Dems Expected To Decline Public Funding
This column was written by Stephen Spruiell.
It's official: Whoever the Democrats eventually nominate will face an opponent, John McCain, who has opted for public financing and is therefore constrained by spending limits during the general election. No matter who wins in Pennsylvania today, the Democratic nominee is likely to decline public funds, keep raising millions of dollars and maintain a big spending advantage over McCain throughout the fall.
On Monday, the Politico reported that McCain's finance records show that he has begun the process of returning donations earmarked for the general election. McCain spokesman Tucker Bounds confirmed to National Review Online that McCain is preparing to accept public funds. Bounds also voiced concerns that likely Democratic nominee Barack Obama might back out of his commitment to accept public financing.
Last September, Obama checked "yes" on a questionnaire that asked whether he would accept public financing in the general election if the Republican nominee did so as well. Beneath the question, Obama elaborated on his past support for public financing of campaigns, as well as his commitment to "aggressively pursue" a publicly financed general election.
Once it became clear, however, that Obama could raise much more than McCain in the fall, he began to change his story. Spokesman Bill Burton insisted that Obama's answer on the questionnaire did not constitute a "pledge," and Obama told a group of donors earlier this month that "We have created a parallel public financing system where the American people decide if they want to support a campaign they can get on the Internet and finance it, and they will have as much access and influence over the course and direction of our campaign that has traditionally been reserved for the wealthy and the powerful."
Bounds says this kind of language "may serve as caution to voters, because [it] makes it appear that he doesn't have the ability to live up to his word and accept public financing. However, we'll just have to wait and see. . . . We have to move forward with the understanding that he's going to live up to his word, but there are things about his recent language that give pause."
Hillary Clinton, of course, never committed to take public funds in the general election. She's been raising private money for the general election since she launched her bid last year, and she has already amassed $16 million in cash for the fall, though she trails Obama in overall fundraising. He's raised over $236 million so far, to her $195 million. By contrast, McCain has only raised a total of $72 million thus far.

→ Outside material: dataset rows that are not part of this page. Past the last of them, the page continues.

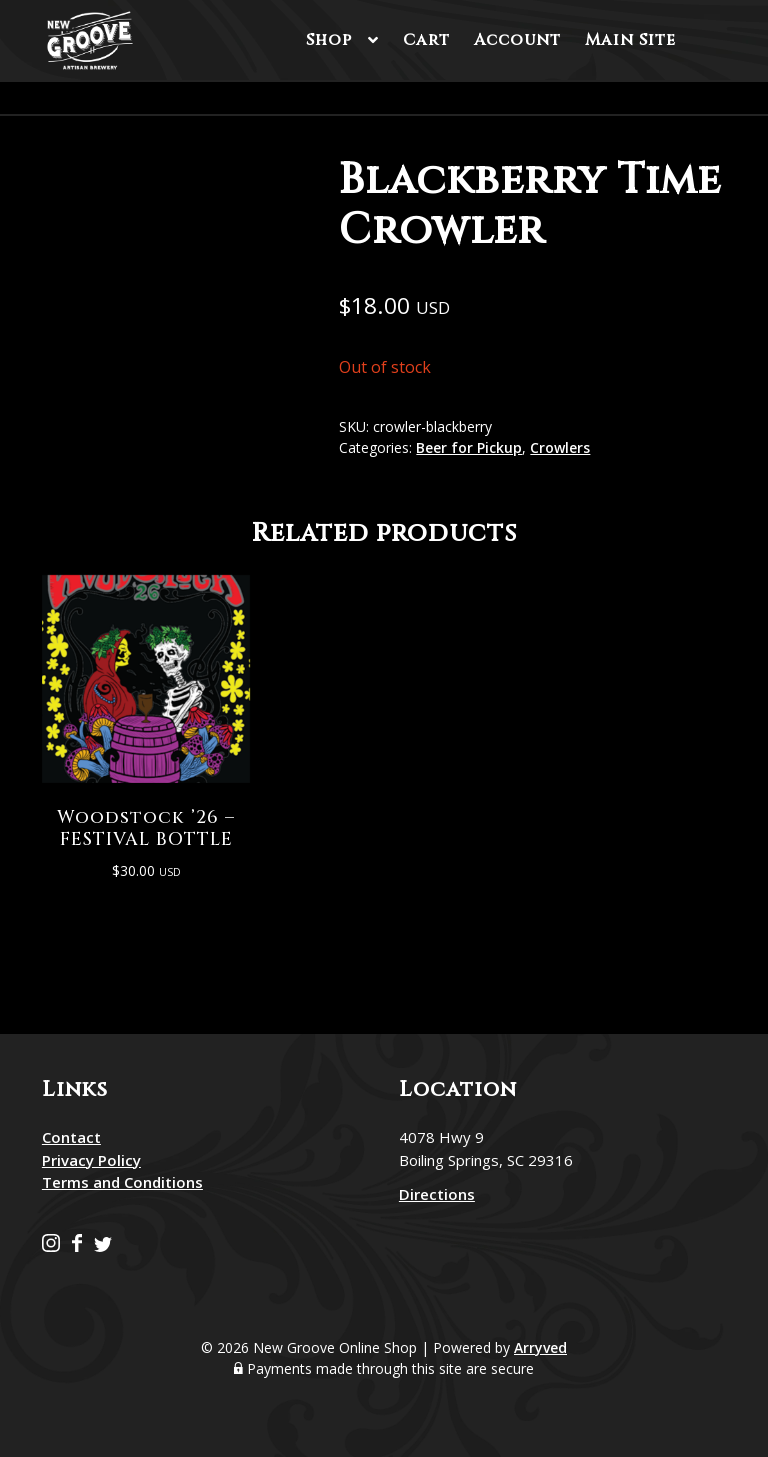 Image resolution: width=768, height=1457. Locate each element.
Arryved (540, 1345)
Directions (437, 1192)
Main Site (630, 40)
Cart (426, 40)
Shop (329, 40)
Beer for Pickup (469, 447)
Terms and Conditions (122, 1180)
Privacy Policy (91, 1158)
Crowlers (560, 447)
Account (517, 40)
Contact (71, 1135) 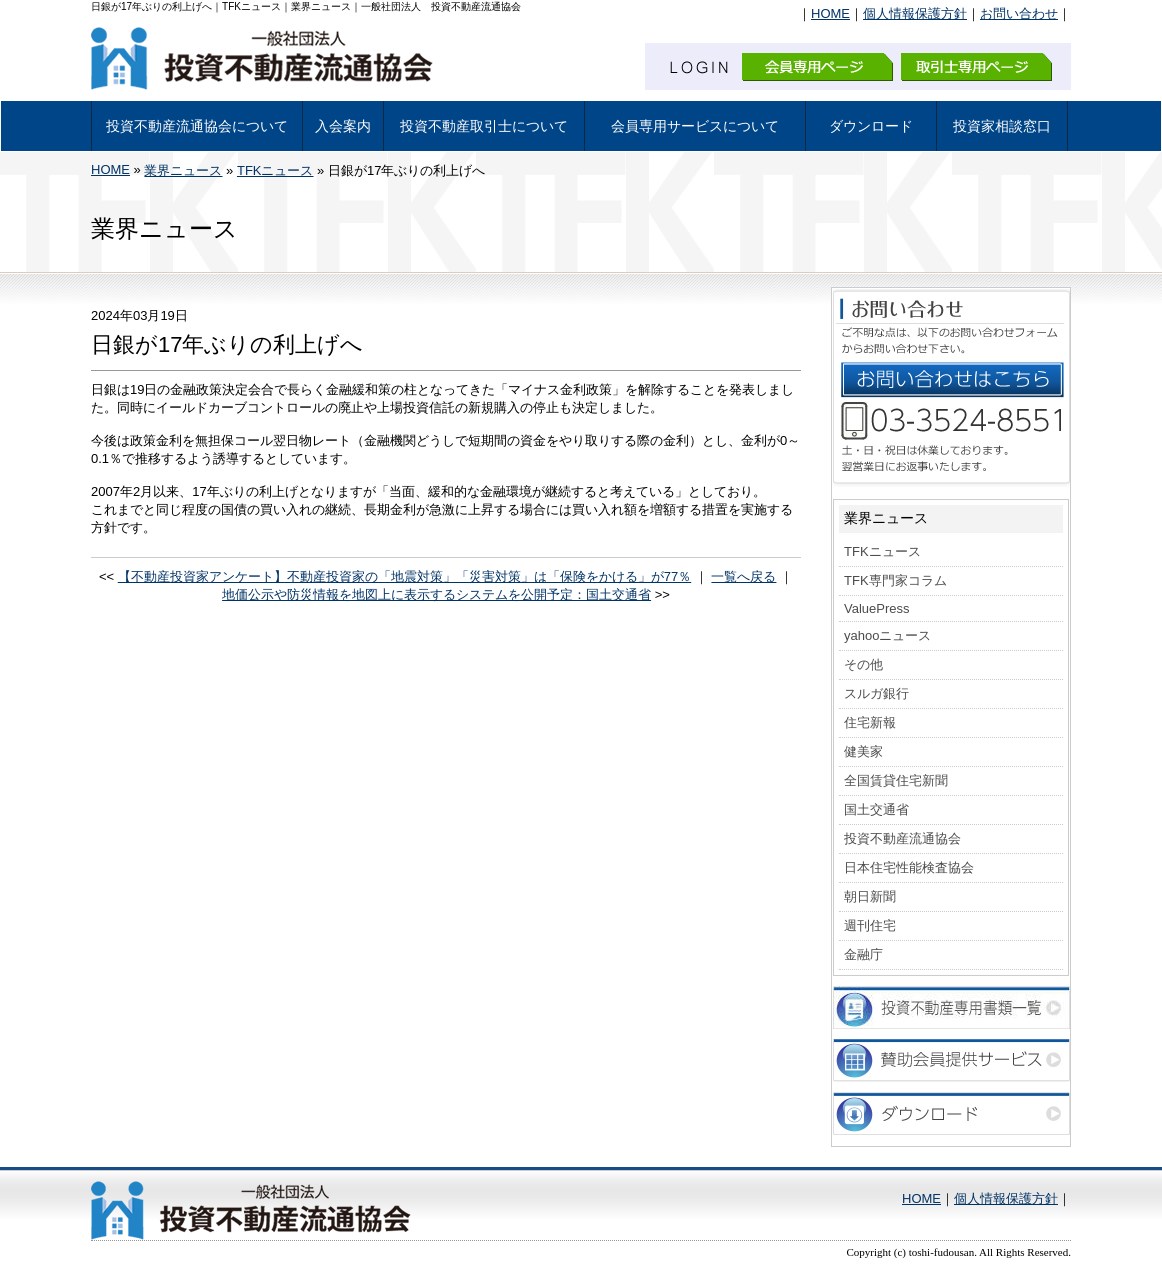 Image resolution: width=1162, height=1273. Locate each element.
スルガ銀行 (876, 693)
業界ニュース (183, 170)
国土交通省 (876, 809)
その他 (863, 664)
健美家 (863, 751)
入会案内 (343, 126)
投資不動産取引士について (484, 126)
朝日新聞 (870, 896)
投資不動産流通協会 (902, 838)
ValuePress (877, 608)
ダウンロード (871, 126)
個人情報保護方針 (915, 13)
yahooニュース (887, 635)
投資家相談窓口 (1002, 126)
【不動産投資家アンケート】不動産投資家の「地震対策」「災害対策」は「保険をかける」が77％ (404, 576)
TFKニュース (275, 170)
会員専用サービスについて (695, 126)
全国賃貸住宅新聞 (896, 780)
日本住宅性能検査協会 (909, 867)
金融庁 (863, 954)
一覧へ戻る (743, 576)
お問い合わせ (1019, 13)
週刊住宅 (870, 925)
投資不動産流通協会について (197, 126)
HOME (830, 13)
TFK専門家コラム (895, 580)
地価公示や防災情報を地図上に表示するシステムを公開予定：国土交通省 (436, 594)
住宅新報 (870, 722) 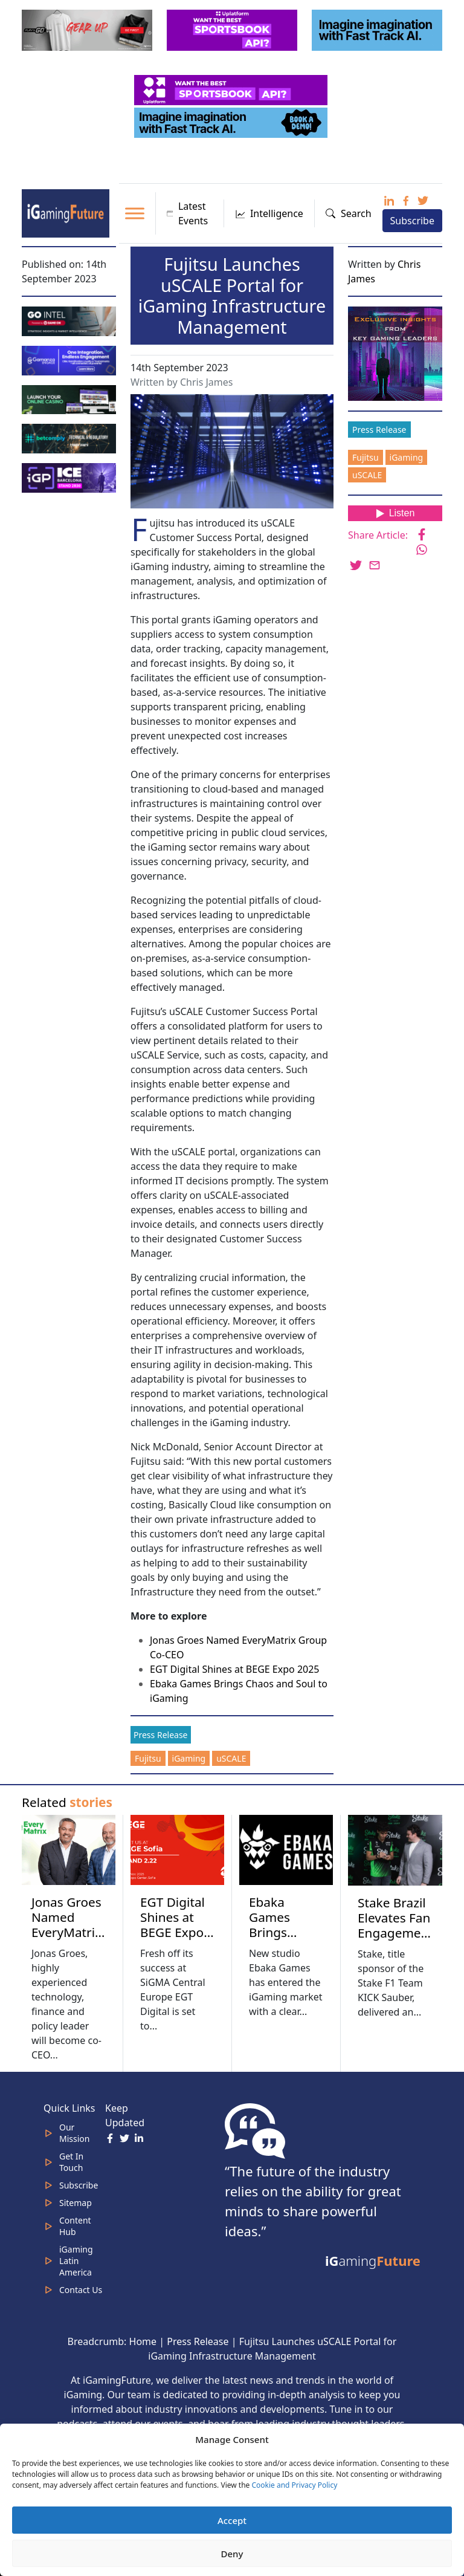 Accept (232, 2520)
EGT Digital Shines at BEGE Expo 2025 (235, 1669)
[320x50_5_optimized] (232, 89)
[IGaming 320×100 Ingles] (70, 359)
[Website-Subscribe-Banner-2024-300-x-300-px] (396, 352)
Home (143, 2341)
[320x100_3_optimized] (233, 29)
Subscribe (412, 220)
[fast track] (378, 29)
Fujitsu (148, 1758)
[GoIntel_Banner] (70, 320)
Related (67, 1802)
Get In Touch (71, 2161)
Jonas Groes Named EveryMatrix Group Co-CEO (66, 1932)
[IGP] (70, 477)
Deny (232, 2554)
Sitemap (75, 2202)
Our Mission (74, 2132)
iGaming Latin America (76, 2260)
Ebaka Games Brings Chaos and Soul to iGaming (280, 1939)
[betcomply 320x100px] (70, 437)
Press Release (161, 1735)
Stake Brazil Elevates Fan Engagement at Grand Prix (395, 1932)
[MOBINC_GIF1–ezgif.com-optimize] (70, 398)
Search (349, 213)
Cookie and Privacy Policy (294, 2485)
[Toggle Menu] (134, 213)
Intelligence (269, 213)
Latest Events (187, 213)
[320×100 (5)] (88, 29)
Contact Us (80, 2289)
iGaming (189, 1758)
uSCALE (231, 1758)
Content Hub (75, 2225) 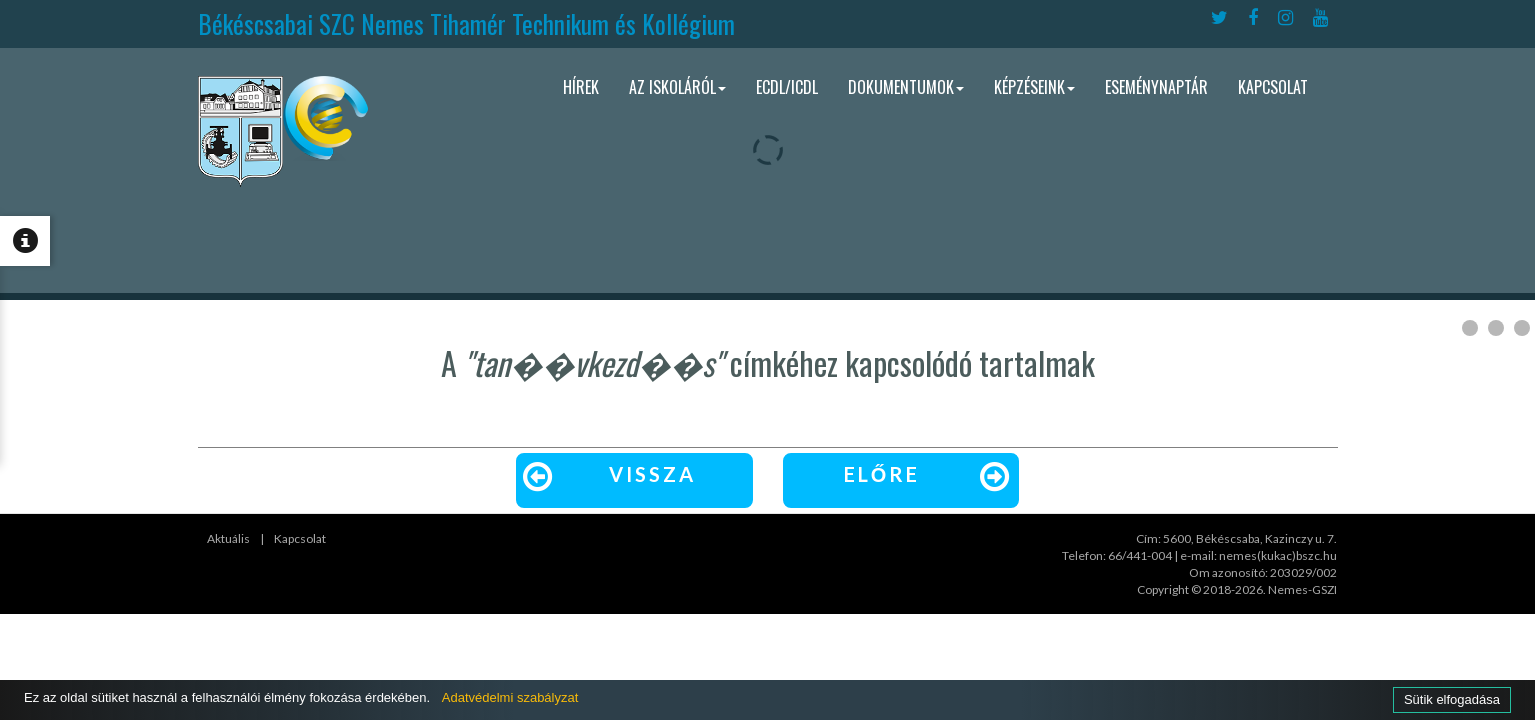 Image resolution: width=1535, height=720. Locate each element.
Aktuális (228, 538)
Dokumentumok (906, 87)
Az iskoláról (677, 87)
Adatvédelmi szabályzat (546, 697)
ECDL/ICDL (787, 87)
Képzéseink (1034, 87)
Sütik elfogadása (1448, 699)
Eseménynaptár (1156, 87)
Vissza (607, 474)
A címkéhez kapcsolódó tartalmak (768, 362)
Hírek (581, 87)
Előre (930, 474)
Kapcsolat (1273, 87)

The temptation to forgo public financing and outspend McCain is even greater in light of John Kerry's decision to take public funds and agree to spending limits in 2004. It's a decision Kerry and his strategists said they lived to regret, and former Kerry aide Tad Devine encouraged Obama to go back on his word even if it risked damaging his integrity. "[S]ometimes you've got to say, 'Listen, I changed my mind. . . . I'm doing it because I want to win this race, and if Senator McCain doesn't like it, it's too bad.' " Devine told the Milwaukee Journal-Sentinel.
Obama is not the only candidate whose declared principles are threatening to become a liability in the money race. The limitations McCain will accept as a publicly financed candidate will not apply to outside groups who want to spend their own money to criticize Obama. But McCain has spent so much of his career attacking these groups and their influence in politics, Republican fundraisers are having a hard time getting them to help McCain.
And McCain will need all the help he can get. With a donor base of close to 1.5 million, Obama could easily raise enough money to outspend McCain in the general election. According to public-financing rules, McCain will receive an $84 million grant from the federal government. In exchange, he will not be allowed to spend any outside money on campaign expenditures, except for legal and accounting fees.
Public money comes from taxpayers who check a box on their tax returns indicating that they'd like $3 from their tax payment to go into the Presidential Election Campaign Fund. Conservatives generally oppose this program because it diverts tax dollars that should go toward balancing the budget into a subsidy account for politicians.
Some - like the Cato Institute's John Samples - looked forward to 2008 as the year that the PECF became obsolete. With dwindling numbers of taxpayers supporting the program and candidates raising ever-increasing sums, it looked as though it might happen. Many in the press predicted that none of the campaigns would take federal funds this fall, but that was before McCain's fundraising troubles began. Obama made his pledge back when it seemed unlikely that McCain would reciprocate. Now he'll face an irresistible temptation to take the money and run.